:: What is required ::
Please restate word for word the lines of the entries below from the one with "распределение и защита" to the one with "können das Laden bestimmter Seiten", inclusive, and leave out every picture.

:: Page images and extracted text ::
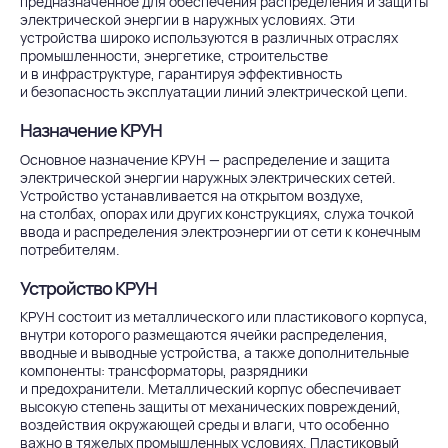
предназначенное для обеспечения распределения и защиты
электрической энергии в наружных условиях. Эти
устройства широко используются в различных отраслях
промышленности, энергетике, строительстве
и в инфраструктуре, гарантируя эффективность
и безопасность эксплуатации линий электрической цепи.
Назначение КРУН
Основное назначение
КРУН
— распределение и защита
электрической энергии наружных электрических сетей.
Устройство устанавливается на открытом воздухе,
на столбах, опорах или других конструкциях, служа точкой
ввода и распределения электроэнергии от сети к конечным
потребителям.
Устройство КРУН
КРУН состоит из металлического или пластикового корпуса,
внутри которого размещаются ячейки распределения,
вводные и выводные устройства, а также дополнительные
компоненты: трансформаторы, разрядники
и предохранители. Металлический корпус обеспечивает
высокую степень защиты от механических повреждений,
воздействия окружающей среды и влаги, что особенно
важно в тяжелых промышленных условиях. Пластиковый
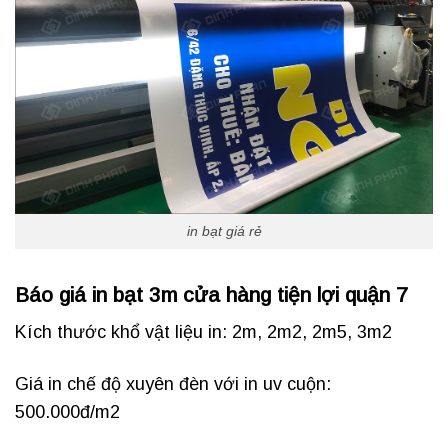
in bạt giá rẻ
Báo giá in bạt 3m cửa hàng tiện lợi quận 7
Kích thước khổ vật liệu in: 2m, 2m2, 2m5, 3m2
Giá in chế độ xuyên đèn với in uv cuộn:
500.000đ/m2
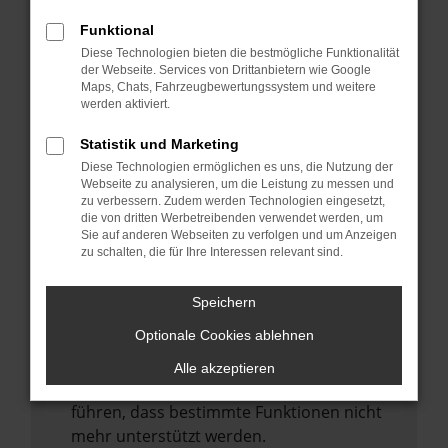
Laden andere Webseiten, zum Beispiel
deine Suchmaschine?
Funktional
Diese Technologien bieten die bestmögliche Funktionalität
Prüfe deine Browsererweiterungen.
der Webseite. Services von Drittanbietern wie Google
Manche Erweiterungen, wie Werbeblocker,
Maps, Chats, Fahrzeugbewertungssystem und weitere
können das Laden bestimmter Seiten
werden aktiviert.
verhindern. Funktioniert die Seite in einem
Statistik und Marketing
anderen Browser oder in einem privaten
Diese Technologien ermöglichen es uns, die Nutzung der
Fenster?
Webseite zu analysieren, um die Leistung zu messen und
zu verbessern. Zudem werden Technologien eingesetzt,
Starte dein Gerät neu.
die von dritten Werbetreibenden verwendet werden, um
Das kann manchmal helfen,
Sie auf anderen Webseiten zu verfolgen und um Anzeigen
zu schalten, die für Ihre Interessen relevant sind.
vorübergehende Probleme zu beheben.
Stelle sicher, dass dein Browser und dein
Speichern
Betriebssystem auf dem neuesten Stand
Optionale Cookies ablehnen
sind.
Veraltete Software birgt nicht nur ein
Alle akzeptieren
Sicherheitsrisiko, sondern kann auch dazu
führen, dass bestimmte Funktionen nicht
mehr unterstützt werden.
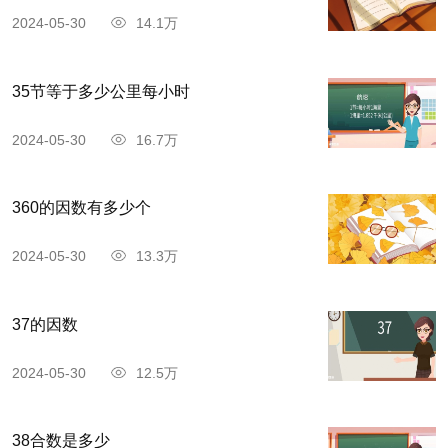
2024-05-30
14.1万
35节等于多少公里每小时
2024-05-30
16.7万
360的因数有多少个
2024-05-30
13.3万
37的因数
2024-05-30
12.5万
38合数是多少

--

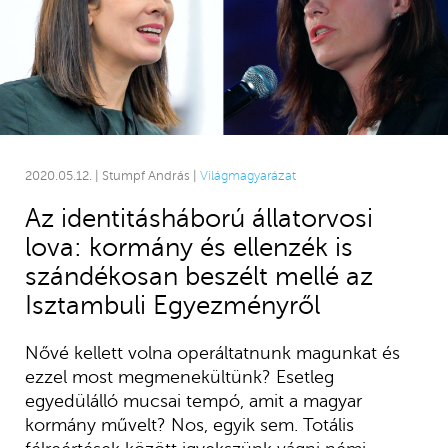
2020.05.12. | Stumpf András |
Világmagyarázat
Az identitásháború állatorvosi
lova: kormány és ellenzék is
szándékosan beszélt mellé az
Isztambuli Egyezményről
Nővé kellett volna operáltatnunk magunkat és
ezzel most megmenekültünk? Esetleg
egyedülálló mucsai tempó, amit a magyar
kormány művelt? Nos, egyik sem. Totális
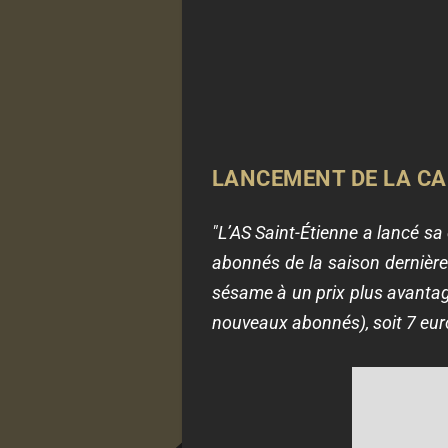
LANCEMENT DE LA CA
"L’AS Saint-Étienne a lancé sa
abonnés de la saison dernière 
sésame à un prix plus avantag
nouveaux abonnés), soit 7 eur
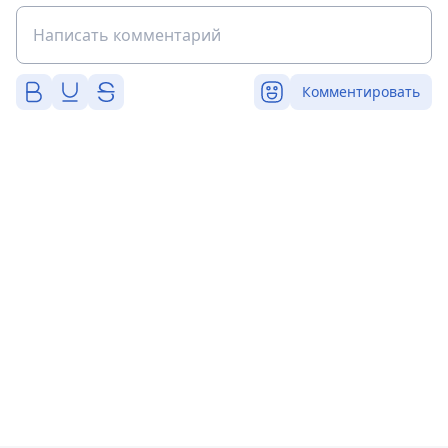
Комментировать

:: Result of this task ::
— распределение и защита
электрической энергии наружных электрических сетей.
Устройство устанавливается на открытом воздухе,
на столбах, опорах или других конструкциях, служа точкой
ввода и распределения электроэнергии от сети к конечным
потребителям.
Устройство КРУН
КРУН состоит из металлического или пластикового корпуса,
внутри которого размещаются ячейки распределения,
вводные и выводные устройства, а также дополнительные
компоненты: трансформаторы, разрядники
и предохранители. Металлический корпус обеспечивает
высокую степень защиты от механических повреждений,
воздействия окружающей среды и влаги, что особенно
важно в тяжелых промышленных условиях. Пластиковый
in bạt giá rẻ
Báo giá in bạt 3m cửa hàng tiện lợi quận 7
Kích thước khổ vật liệu in: 2m, 2m2, 2m5, 3m2
Giá in chế độ xuyên đèn với in uv cuộn:
500.000đ/m2
Laden andere Webseiten, zum Beispiel
deine Suchmaschine?
Funktional
Diese Technologien bieten die bestmögliche Funktionalität
Prüfe deine Browsererweiterungen.
der Webseite. Services von Drittanbietern wie Google
Manche Erweiterungen, wie Werbeblocker,
Maps, Chats, Fahrzeugbewertungssystem und weitere
können das Laden bestimmter Seiten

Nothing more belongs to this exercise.